Modus Eksploitasi dan Tanggapan Pemerintah
Ketika didesak mengenai substansi dan detail persoalan yang dihadapi para pekerja, Dedi Mulyadi mengungkapkan adanya keluhan serius dari para korban terkait kondisi kerja yang tidak manusiawi. Salah satu isu utama yang mencuat adalah ketidakpastian upah, di mana para pekerja tidak menerima gaji sesuai janji atau bahkan tidak dibayar sama sekali. Selain itu, terdapat dugaan kuat mengenai perlakuan kekerasan dan tindakan tidak semestinya yang dialami para pekerja selama masa kerja mereka. “Masalah detailnya nanti penyidik yang akan menyampaikan, namun keluhan yang muncul secara umum berkaitan dengan isu ketenagakerjaan dan perlakuan yang tidak semestinya,” kata Dedi, menyoroti kompleksitas kasus TPPO yang seringkali melibatkan pelanggaran hak asasi manusia dan ketenagakerjaan.
Salah satu modus operandi yang sering digunakan dalam kasus TPPO adalah jeratan utang atau “cash bon” yang membelenggu para pekerja, membuat mereka sulit melepaskan diri dari situasi eksploitatif. Dedi Mulyadi menanggapi isu ini dengan serius, menyatakan akan meninjau duduk persoalan utang tersebut secara mendalam, termasuk apakah kewajiban perusahaan terhadap pekerja telah dipenuhi sesuai ketentuan. Dalam sebuah pernyataan yang menunjukkan empati dan tanggung jawab, Dedi menegaskan, “Kalau persoalan utang yang ditimbulkan dan memang harus dibayar, saya akan bayar. Tidak ada masalah.” Sikap ini mencerminkan upaya pemerintah untuk segera membebaskan para korban dari jeratan finansial yang menjadi salah satu alat kontrol para pelaku, sehingga mereka dapat memulai hidup baru tanpa beban yang memberatkan.

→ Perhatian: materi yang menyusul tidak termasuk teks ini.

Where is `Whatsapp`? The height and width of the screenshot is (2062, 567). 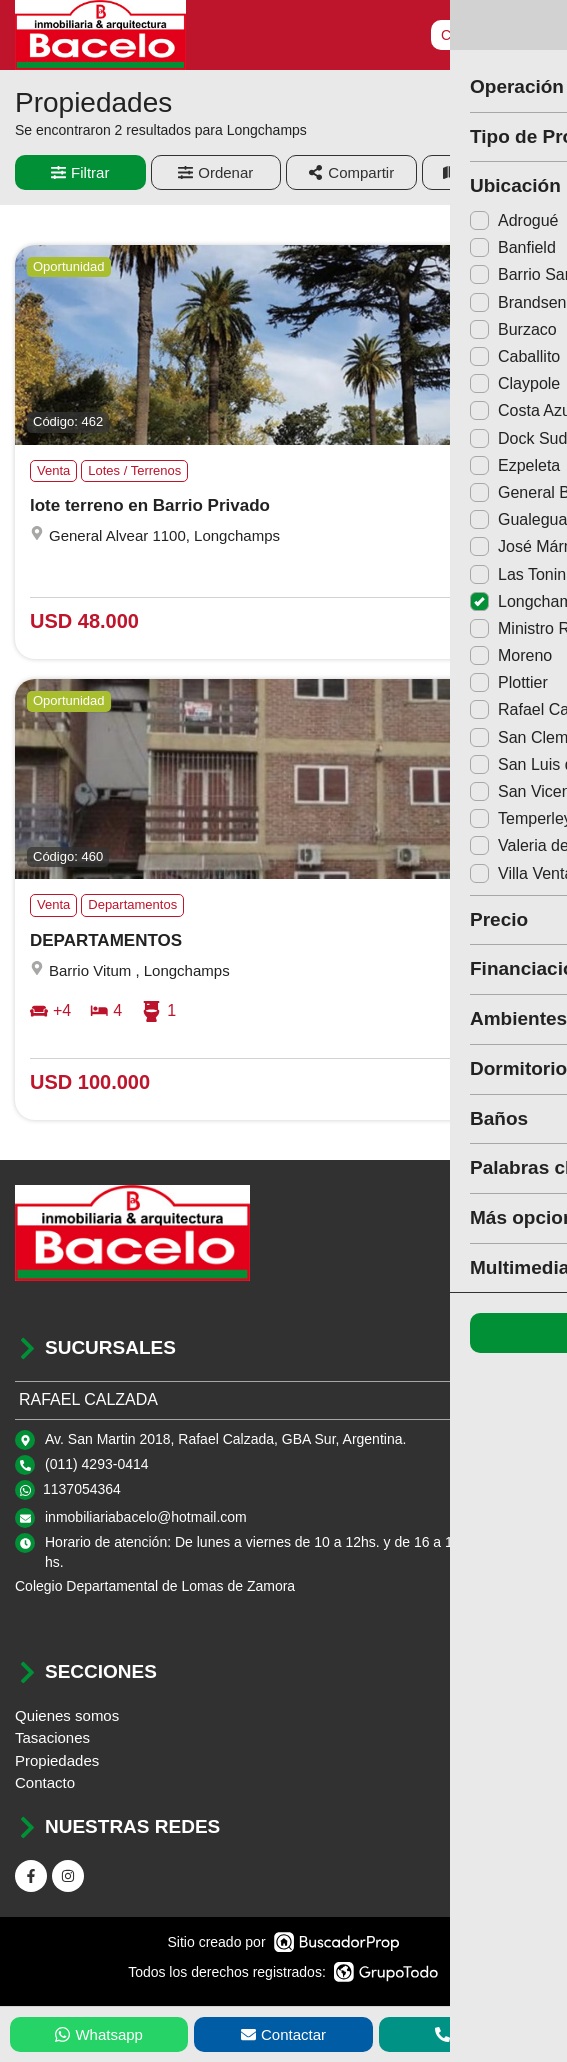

Dampak Lebih Luas dan Pendekatan Humanis
Kasus ini ternyata memiliki dimensi yang lebih luas. Selain dua belas korban yang berhasil dipulangkan, Dedi Mulyadi juga mengungkapkan bahwa masih ada sebelas pekerja asal Jawa Barat lainnya yang diketahui berada di salah satu tempat hiburan malam di Maumere. Namun, Gubernur Dedi memilih pendekatan yang humanis dan tidak memaksa mereka untuk pulang. “Kami hanya menangani yang mengalami persoalan dan ingin pulang,” tegasnya. Pendekatan ini menghargai otonomi individu dan menyadari bahwa setiap kasus memiliki latar belakang dan pilihan personal yang berbeda. Meskipun demikian, keberadaan pekerja lain ini mengindikasikan bahwa praktik dugaan TPPO atau eksploitasi ketenagakerjaan mungkin lebih meluas di wilayah tersebut, memerlukan perhatian dan pengawasan lebih lanjut dari pihak berwenang.

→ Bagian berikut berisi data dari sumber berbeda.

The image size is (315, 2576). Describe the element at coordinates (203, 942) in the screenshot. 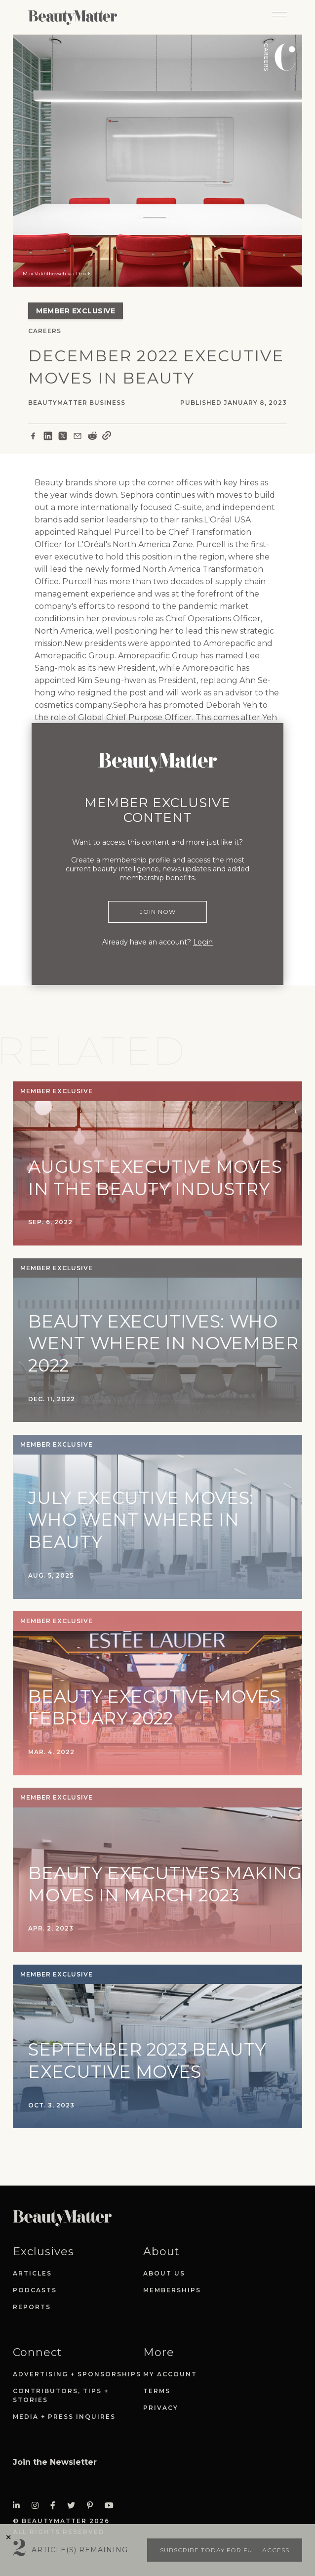

I see `Login` at that location.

Kekhawatiran lain yang muncul adalah informasi mengenai dua pekerja yang berada dalam kondisi hamil. Dedi Mulyadi menyatakan akan segera berkoordinasi dengan tim Perlindungan Perempuan dan Anak (PPA) dari Kepolisian Daerah NTT serta Polres Sikka untuk memastikan kondisi kesehatan dan keselamatan mereka. Kasus pekerja hamil menambah lapisan kerentanan dan kompleksitas penanganan, memerlukan perhatian khusus terkait aspek medis, psikologis, dan perlindungan hukum bagi ibu serta calon bayinya. Koordinasi lintas sektoral ini menjadi krusial untuk memastikan bahwa setiap aspek kesejahteraan korban, terutama yang paling rentan, dapat terpenuhi.